Fixed. StuRat (talk) 23:44, 20 July 2012 (UTC)

Such a rule wouldn't be too useful. First, you'll have to restrict it maybe to positive numbers like age, size, and so on. Second, if you do this, you end up with other additional information - you know that ages and sizes have a certain range. If I give you a group of 2 humans whose average is 2 meter, you can deduct that they are not very far away from 2 m each one. Third, in the same way that you obtained the average (from a series of measures), you can obtain other statistics - mean, mode, and all sorts of distribution patterns. 88.9.110.244 (talk) 23:35, 20 July 2012 (UTC)

If you just know that the average is at least 2 (but not what it is), there are some things you can say.
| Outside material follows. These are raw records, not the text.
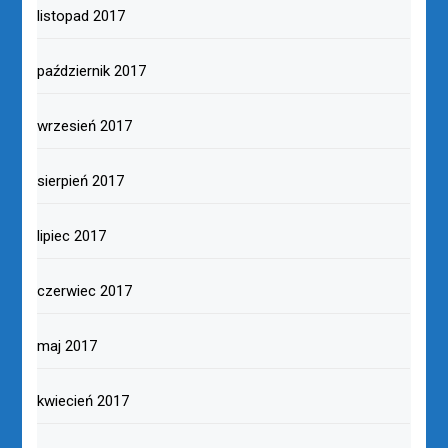
listopad 2017
październik 2017
wrzesień 2017
sierpień 2017
lipiec 2017
czerwiec 2017
maj 2017
kwiecień 2017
Some element is greater than or equal to 2. If any element is less than 2, then some element is greater than 2. Maybe in a stretch you could say that these are the pigeonhole principle.

If you know the average precisely and that all the values are not negative, then you get Markov's inequality, which says that for any value x, at most a fraction of average/x elements have value greater than or equal to x. Rckrone (talk) 16:58, 21 July 2012 (UTC)

July 21

System of bilinear equations

We know that system of linear equations can be solved in polynomial time (in terms of input bits). I want to know how we solve bilinear equations and if we can solve, can we solve in polynomial time (in terms of input bits)? — Preceding unsigned comment added by Karun3kumar (talk • contribs) 15:32, 21 July 2012 (UTC)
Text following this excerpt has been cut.